Icehouse experimentation and migration
Blog post from Starburst
Data virtualization is crucial for managing data during experimentation with new systems and migration processes, as it provides a unified interface to access data spread across multiple systems, including Icehouses and legacy data warehouses. The two main types of data virtualization architectures are pull-based and push-based systems. Pull-based systems retrieve data from underlying systems to process locally, while push-based systems delegate as much data processing as possible to the underlying systems, reducing data transfer. Despite the efficiency of push-based systems in minimizing data transfer, pull-based systems are more common today due to their easier implementation and compatibility with modern, high-throughput networks.
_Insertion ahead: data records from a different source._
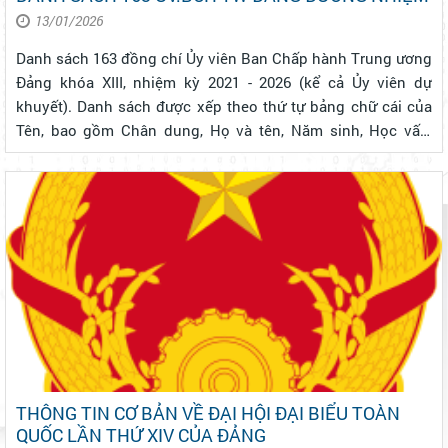
13/01/2026
Danh sách 163 đồng chí Ủy viên Ban Chấp hành Trung ương
Đảng khóa XIII, nhiệm kỳ 2021 - 2026 (kể cả Ủy viên dự
khuyết). Danh sách được xếp theo thứ tự bảng chữ cái của
Tên, bao gồm Chân dung, Họ và tên, Năm sinh, Học vấn,
Chức vụ. Thông tin chi tiết của từng cá nhân xem
tại: https://daihoidang.vn/...
THÔNG TIN CƠ BẢN VỀ ĐẠI HỘI ĐẠI BIỂU TOÀN
QUỐC LẦN THỨ XIV CỦA ĐẢNG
In scenarios where data from multiple systems needs to be accessed, data virtualization systems are indispensable, minimizing the complexity of data management and integration. However, performance considerations remain crucial, with pull-based systems potentially facing bottlenecks in data extraction and push-based systems encountering compatibility issues. For Icehouses, which utilize Iceberg tables and distributed storage, pull-based virtualization is the norm, as Iceberg lacks built-in query processing capabilities that push-based systems could utilize. This discussion underscores the importance of understanding the trade-offs and performance implications of using different data virtualization architectures, especially when dealing with complex data environments like Icehouses.